* _PROBLEM REQUIREMENTS_
Look through the lines below; wherever the word "caption" appears, copy that line.

⟨

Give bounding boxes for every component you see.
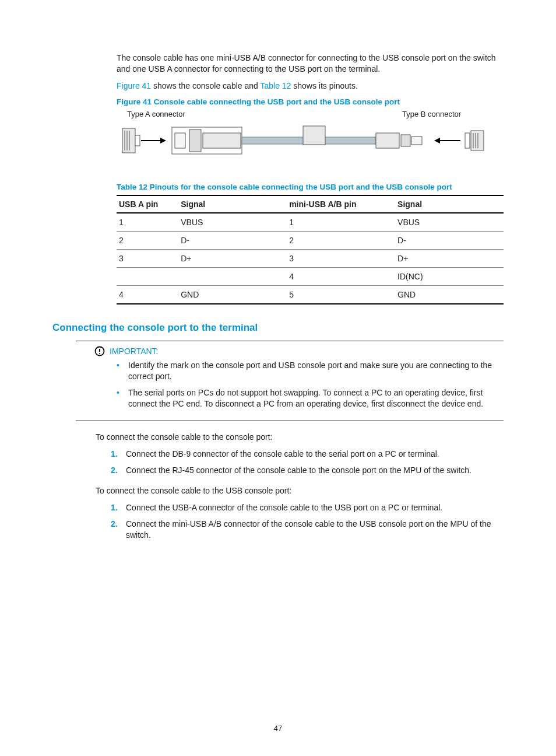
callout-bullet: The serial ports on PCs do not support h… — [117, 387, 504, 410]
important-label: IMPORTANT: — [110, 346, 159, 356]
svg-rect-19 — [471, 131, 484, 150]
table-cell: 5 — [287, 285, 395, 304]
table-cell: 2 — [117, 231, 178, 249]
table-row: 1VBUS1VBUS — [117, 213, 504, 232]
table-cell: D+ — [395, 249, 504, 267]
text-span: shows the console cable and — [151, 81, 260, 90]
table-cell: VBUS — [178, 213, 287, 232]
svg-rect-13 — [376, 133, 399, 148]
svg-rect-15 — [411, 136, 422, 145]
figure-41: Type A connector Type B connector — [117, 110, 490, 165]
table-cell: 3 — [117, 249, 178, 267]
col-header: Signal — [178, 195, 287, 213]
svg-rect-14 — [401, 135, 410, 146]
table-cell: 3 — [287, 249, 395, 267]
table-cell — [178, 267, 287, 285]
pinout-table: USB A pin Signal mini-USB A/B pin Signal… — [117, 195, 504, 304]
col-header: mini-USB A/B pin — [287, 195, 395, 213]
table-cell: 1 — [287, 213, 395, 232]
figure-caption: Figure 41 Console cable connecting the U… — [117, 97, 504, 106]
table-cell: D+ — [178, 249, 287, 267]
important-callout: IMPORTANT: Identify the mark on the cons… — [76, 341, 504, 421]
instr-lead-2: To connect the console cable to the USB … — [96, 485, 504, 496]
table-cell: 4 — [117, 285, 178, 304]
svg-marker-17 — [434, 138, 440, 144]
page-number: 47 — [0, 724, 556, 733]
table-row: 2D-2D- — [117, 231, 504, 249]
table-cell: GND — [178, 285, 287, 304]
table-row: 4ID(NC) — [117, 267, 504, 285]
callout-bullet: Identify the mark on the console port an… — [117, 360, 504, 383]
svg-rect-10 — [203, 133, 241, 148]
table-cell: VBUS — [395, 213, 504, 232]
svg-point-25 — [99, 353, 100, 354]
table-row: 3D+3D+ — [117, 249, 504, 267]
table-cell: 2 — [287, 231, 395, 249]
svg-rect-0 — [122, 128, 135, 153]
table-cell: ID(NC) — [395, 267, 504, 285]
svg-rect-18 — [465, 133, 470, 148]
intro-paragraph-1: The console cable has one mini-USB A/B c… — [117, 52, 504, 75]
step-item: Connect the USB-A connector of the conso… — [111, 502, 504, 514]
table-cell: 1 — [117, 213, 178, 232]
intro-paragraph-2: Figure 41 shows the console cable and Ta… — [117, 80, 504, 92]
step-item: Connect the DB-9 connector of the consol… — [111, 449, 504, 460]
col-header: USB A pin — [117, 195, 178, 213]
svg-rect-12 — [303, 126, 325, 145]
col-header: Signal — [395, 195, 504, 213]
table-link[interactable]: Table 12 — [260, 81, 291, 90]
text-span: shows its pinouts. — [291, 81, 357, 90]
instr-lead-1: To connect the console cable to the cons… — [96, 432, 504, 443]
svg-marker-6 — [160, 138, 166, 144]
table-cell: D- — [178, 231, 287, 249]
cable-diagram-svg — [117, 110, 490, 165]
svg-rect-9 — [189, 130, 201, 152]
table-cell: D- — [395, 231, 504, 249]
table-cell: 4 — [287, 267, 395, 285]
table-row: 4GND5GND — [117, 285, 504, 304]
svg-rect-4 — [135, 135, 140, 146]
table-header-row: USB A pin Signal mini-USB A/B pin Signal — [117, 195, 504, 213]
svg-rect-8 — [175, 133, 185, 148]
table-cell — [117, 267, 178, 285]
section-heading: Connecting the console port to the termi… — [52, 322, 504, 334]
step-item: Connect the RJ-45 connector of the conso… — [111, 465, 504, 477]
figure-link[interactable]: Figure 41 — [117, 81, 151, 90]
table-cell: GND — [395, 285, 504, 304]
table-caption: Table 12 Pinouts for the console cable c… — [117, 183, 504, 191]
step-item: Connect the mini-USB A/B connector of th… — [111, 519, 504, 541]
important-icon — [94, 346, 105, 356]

⟩
⟨

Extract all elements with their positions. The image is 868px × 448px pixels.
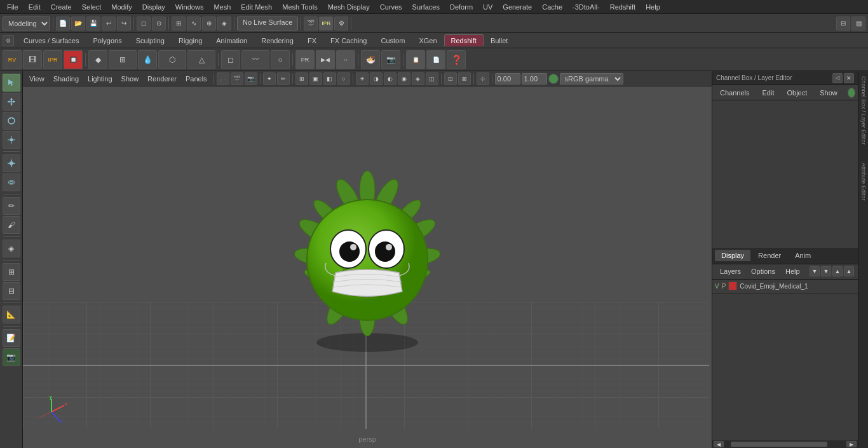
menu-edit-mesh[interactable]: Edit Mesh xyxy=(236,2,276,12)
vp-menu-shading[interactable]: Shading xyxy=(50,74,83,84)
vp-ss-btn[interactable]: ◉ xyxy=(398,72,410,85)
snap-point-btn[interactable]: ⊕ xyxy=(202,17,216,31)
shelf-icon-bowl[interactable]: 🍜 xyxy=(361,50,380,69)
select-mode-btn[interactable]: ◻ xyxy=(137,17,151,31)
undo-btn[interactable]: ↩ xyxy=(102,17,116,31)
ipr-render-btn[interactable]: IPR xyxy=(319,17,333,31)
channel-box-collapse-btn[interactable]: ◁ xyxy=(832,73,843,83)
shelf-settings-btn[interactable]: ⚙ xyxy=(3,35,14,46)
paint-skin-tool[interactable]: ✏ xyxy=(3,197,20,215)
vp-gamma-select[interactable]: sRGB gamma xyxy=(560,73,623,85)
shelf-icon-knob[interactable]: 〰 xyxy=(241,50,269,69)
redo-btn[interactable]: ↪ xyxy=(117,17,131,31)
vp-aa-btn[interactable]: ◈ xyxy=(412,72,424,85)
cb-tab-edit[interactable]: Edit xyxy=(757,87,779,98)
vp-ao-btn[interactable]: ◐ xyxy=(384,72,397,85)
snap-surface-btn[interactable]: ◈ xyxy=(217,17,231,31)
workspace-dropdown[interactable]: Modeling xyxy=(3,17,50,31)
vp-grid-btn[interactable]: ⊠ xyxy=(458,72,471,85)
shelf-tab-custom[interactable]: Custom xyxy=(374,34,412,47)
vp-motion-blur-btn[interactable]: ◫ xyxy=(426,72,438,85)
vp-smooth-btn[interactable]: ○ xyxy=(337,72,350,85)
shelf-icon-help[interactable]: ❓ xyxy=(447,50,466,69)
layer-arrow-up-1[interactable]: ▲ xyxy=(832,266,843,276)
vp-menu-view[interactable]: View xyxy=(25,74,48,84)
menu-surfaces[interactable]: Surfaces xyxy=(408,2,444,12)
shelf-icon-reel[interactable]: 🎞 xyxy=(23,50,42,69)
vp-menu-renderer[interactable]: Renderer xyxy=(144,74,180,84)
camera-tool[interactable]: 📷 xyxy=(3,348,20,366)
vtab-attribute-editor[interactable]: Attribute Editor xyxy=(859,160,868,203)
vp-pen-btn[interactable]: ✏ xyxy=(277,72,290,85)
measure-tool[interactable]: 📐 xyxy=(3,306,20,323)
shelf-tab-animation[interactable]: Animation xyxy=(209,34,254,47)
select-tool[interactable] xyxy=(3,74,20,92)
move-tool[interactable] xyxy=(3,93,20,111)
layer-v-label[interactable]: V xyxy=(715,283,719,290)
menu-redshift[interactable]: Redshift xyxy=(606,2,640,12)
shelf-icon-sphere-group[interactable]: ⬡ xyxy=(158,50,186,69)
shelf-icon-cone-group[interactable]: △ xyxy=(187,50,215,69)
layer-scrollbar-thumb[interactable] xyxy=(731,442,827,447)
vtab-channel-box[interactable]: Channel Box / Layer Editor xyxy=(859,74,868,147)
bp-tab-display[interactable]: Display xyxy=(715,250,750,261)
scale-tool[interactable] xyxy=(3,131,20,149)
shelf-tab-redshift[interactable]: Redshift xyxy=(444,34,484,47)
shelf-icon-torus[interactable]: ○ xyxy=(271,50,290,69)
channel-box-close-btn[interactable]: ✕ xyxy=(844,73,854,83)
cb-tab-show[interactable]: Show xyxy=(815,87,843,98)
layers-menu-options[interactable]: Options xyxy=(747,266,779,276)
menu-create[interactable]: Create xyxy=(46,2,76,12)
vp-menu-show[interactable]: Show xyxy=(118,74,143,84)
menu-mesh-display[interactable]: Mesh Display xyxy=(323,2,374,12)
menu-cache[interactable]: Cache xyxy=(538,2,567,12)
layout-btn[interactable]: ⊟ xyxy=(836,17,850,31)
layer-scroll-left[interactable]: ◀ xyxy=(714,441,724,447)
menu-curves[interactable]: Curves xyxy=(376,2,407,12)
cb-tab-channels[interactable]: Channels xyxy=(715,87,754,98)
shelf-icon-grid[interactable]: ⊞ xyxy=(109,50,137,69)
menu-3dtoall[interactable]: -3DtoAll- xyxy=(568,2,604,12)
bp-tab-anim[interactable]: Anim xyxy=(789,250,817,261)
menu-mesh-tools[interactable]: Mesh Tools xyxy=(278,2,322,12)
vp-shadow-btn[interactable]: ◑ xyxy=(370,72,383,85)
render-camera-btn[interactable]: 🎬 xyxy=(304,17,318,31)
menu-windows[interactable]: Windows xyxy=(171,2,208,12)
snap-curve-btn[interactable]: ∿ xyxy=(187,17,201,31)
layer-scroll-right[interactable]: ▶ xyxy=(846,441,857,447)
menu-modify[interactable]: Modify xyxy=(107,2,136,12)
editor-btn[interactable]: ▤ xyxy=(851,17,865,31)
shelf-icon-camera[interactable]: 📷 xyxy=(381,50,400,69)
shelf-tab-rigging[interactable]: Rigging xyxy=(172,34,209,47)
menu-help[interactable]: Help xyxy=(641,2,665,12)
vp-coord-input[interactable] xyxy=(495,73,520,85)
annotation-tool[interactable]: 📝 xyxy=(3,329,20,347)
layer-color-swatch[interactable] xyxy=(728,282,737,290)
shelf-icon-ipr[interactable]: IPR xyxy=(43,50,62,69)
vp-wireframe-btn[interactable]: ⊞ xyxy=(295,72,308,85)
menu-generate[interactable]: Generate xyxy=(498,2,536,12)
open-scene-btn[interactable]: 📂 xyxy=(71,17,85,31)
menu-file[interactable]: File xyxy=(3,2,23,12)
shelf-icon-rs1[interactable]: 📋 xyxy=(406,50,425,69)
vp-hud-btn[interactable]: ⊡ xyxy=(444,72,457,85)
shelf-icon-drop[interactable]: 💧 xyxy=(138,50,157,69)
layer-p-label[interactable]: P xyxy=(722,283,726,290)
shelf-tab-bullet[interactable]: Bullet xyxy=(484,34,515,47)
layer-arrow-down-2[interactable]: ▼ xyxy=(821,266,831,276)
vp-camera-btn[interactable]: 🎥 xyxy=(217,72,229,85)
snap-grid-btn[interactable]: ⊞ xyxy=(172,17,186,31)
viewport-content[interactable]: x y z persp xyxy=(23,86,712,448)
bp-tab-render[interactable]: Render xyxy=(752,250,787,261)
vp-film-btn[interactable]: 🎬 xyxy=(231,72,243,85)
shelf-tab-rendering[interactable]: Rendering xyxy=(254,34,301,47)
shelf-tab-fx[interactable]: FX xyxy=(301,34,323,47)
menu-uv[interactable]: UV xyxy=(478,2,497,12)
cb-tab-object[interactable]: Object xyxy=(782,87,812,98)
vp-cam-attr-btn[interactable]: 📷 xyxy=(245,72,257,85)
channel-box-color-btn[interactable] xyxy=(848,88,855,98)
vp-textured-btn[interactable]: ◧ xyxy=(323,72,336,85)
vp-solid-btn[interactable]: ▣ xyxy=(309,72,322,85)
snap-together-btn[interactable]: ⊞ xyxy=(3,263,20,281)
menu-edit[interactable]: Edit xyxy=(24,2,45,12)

⟩

* _SOLVED PROBLEM_
figure-caption: Figure 41 Console cable connecting the U… — [117, 97, 504, 106]
table-caption: Table 12 Pinouts for the console cable c… — [117, 183, 504, 191]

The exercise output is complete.